CO2 is the cheapest purge gas. You could mostly fill the tank with water and then purge the remaining headspace with CO2 gas or get some dry ice and toss it into the tank and let most of it sublime then start heating. To remove 95% of the air you need three tank volumes of gas, assuming the exhaust line is long and skinny to keep air from back-diffusing into the tank. Without water, 22 gal is 82.5 L so 3x is 247 L. If you have a flowmeter on your MIG CO2 tank you can crank the flow up and calculate how long to wait. You will get roughly 1000-fold expansion from the dry ice so
247 L/1000= 0.25 L of dry ice. Winging the density that would be about 500 g or 1.1 lbs, so get two or three pounds and wait until 2/3 or 3/4 has sublimed then fire up the torch. Again, you want the exhaust line to be long and skinny, not just the fill neck :-).
I have a 22 gallon (or so) fuel tank that originally had gasoline in it.
I want to use it for diesel.
I would like to drill it and install a through-hull fitting, which would be for the fuel return line.
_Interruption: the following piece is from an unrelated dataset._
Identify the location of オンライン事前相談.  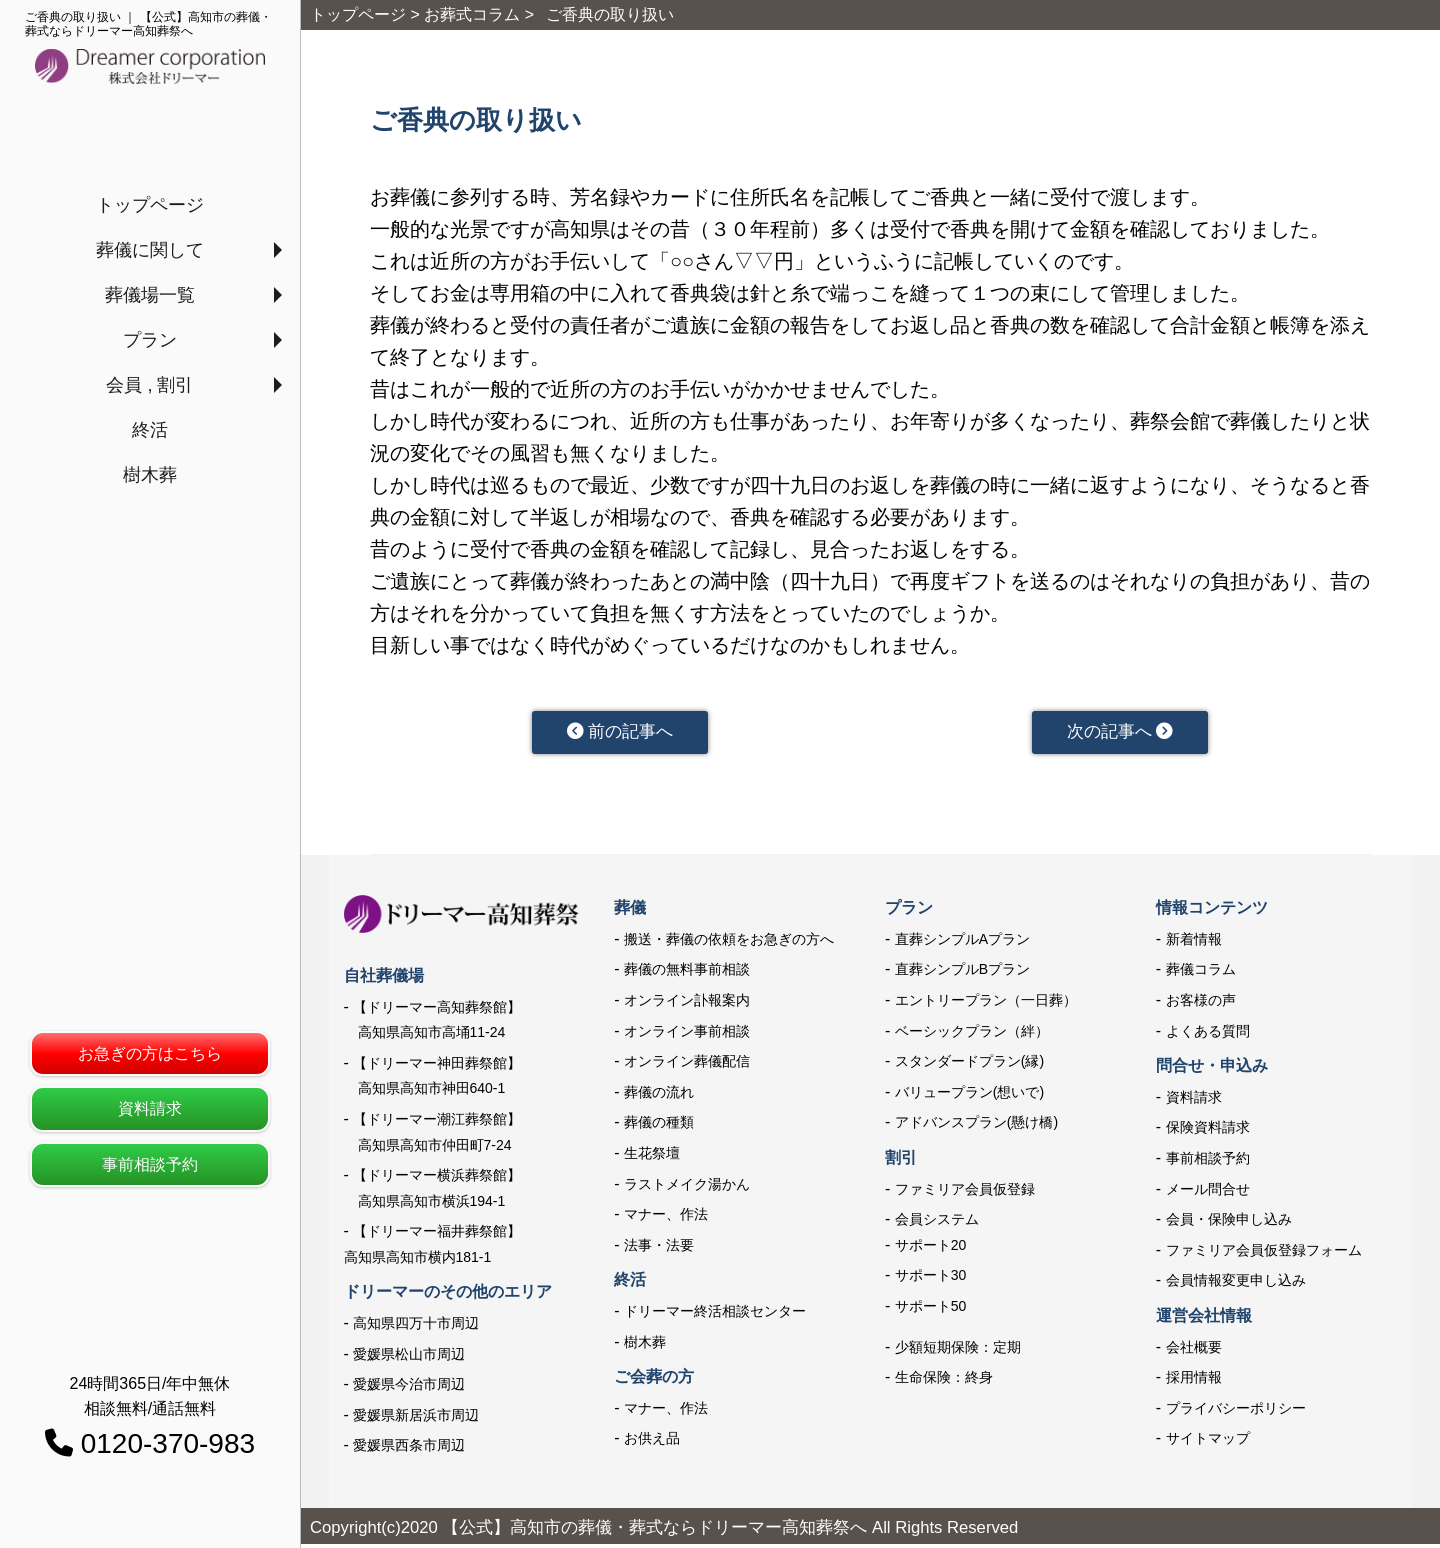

Ideally, I would like to braze the fitting in place also.
My question is how do I drill it and braze, so that it would not explode.
The tank has not had gasoline in it for a couple of weeks.
Today, I recently set it up with the fuel cap open, turned it over so that the fuel fill hole pionts down, and set it out so that it would becmoe quite hot under the sun.
Would it be correct to assume that after a few days I could purge it with compressed air, and then drill and braze it, without exploding?
Would purging with argon be a good idea?